Les idées néolibérales progressent aujourd'hui par le social. N'ayant plus les moyens économiques de notre modèle historique, il nous faudrait impérativement réduire la voilure, rationaliser le système, nous ouvrir à la concurrence et au marché. Autrement dit, déréguler ce qui peut l'être, améliorer la gouvernance à grand renfort de consultants, renforcer le contrôle des opérateurs et professionnels sur fonds publics et renvoyer le reste au gré à gré ou au caritatif. Exit les idéaux de solidarité nationale, d'émancipation ou d'éducation, le social entre à son tour dans le monde des affaires. Il en est ainsi du côté de l'aide à domicile (dépendance et handicap), de l'insertion, de la petite enfance, de la protection judiciaire, de la formation... Comment opèrent ces changements ? Quelles en sont les conséquences pour l'action sociale organisée ? Pourquoi les avons-nous laissés s'installer ? Que devons-nous défendre maintenant ?
À travers l'analyse du nouveau lexique, largement inspiré de l'entreprise, qui s'est imposé dans tout le secteur social (services à la personne, démarche qualité, privilège de l'usager, performance, évaluation, etc.), Michel Chauvière montre que celui-ci est dénaturé et asphyxié par un processus de " chalandisation " qui formate les consciences, sape les fondamentaux de l'engagement et prépare à accepter plus de privatisations des services et une plus grande hégémonie de la gestion. Mais rien n'est définitivement joué !

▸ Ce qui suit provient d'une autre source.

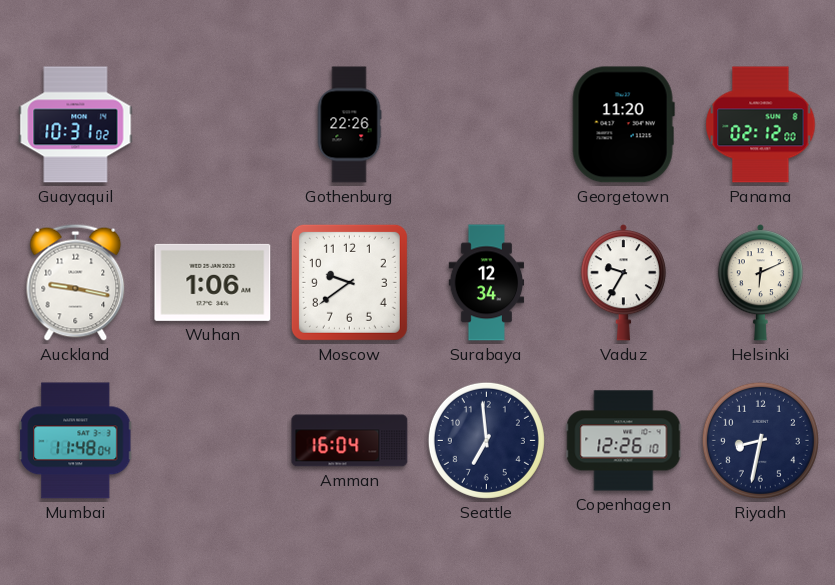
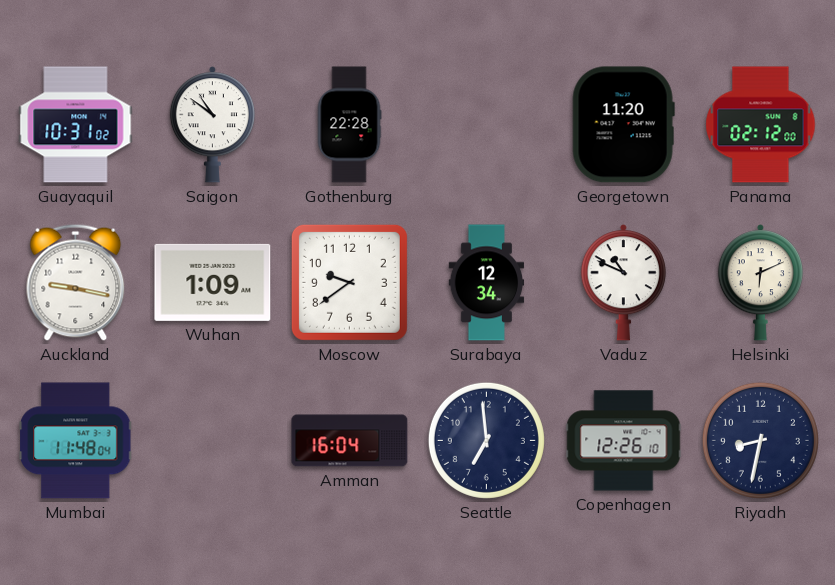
Saigon: none -> 10:51
Gothenburg: 22:26 -> 22:28
Wuhan: 1:06 -> 1:09
Vaduz: 9:35 -> 10:49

Michel Chauvière est directeur de recherche au CNRS, membre du CERSA, CNRS/université de Paris-2. Ses travaux portent sur les politiques du social et du familial. Il est l'auteur de plusieurs ouvrages, dont notamment Le Travail social dans l'action publique. Sociologie d'une qualification controversée (Dunod, 2004), et il a codirigé avec Jean-Michel Belorgey et Jacques Ladsous, Reconstruire l'action sociale (Dunod, 2006).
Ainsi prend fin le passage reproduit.